The black oxide process, whether we’re discussing hot, mid-temp or cold, is similar to most chemical conversion coatings. The differences are in the specific chemical solutions in the bath and in this case, the temperatures.

1. Nearly all chemical conversion coating processes, including black oxide, start with the part being clean. Not just soap and water clean, but extremely clean. The cleaner a part, the better the chemicals can react with the surface. 
2. The part is next rinsed, typically in distilled water, to remove any cleaning solutions from the previous step.
3. Parts with corrosion or scale are put through a pickling or similar process to remove as much as possible from the substrate.
4. Again, the parts are immediately rinsed in distilled water to remove any contaminants on the surface from the previous step.
5. Next, the parts are submerged into the hot bath (or room temp). For black oxide, this is an alkaline solution of oxidizing salts, sodium hydroxide, nitrates, nitrites, etc. all parts of a balanced breakfast. Depending on the desired finish or temperature, the parts are left in the solution for a specific period of time.
6. For a final time, the parts are thoroughly rinsed in distilled water to remove any blackening solution and stop the conversion process.
7. The final step, and one of the most important and overlooked, is that the parts receive an after-finish sealant.
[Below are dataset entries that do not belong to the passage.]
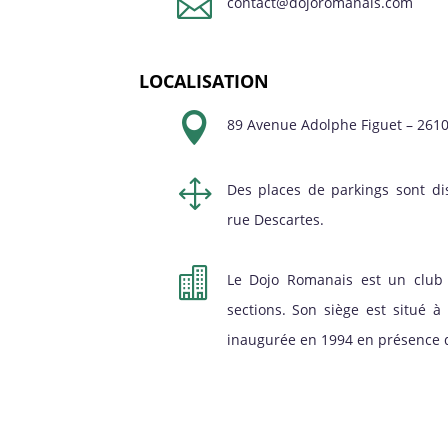

contact@dojoromanais.com
LOCALISATION

89 Avenue Adolphe Figuet – 261
1
Des places de parkings sont di
rue Descartes.

Le Dojo Romanais est un club 
sections. Son siège est situé 
inaugurée en 1994 en présence d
Most often this is simply oil, but wax is also common. In any case, the parts must be coated to protect them from rusting. Without this finishing step, black oxide parts can rust just as quickly as bare steel.

Can I Do a Black Oxide Finish at Home?

Absolutely! A lot of home machinists and fabricators apply a black oxide finish to their parts, especially custom tools and fixtures. The easiest way to blacken parts at home is a cold/room temp process. There are countless suppliers of cold blue solutions for submerging or brushing on. For the best results, choose a quality solution and all the same cleaning and prep should be done, but there’s no need to heat the solution. Although heating the solution or the parts can sometimes speed up the process and help make the finish more uniform. The important part to remember when giving your parts a black oxide finish is to apply a sealant immediately afterwards. Oil is the most common and easiest. You’ll also want to regularly reapply a coating of oil (or your sealant of choice) to maintain a level of protection.

If you want to go with a mid-temperature black oxide (we’d avoid the hot process at home due to the production of fumes), you can buy the supplies from various sources like Caswell Plating or Birchwood.

FAQs around Black Oxide Coating

Is black oxide coating expensive?

The cost of black oxide coating can vary depending on the size, complexity, and quantity of the parts being coated. Generally, the cost of black oxide coating is relatively low compared to other types of coatings, making it a cost-effective option for many applications. However, the actual cost will depend on a variety of factors, so it’s best to consult with a professional coating service provider to get an accurate quote for your specific needs.

Is black oxide coating environmentally friendly?

Black oxide coating is generally considered to be a more environmentally friendly option than some other types of coatings, such as electroplating or painting because it is a chemical conversion process that does not involve the use of heavy metals or other harmful materials. The black oxide coating process uses a solution of sodium hydroxide, nitrites, and other chemicals to convert the surface of the metal into a black oxide finish. While these chemicals can be hazardous if not handled properly, they are generally less harmful than some of the chemicals used in other types of coatings.

What is the alternative to black oxide coating?

While there are plenty of applications where black oxide can be an appropriate finish, it’s not right for everything. If you want a black finish but need better protection, consider black zinc plating or powder coating. If you have aluminum parts, anodizing is an excellent alternative and is available in black. 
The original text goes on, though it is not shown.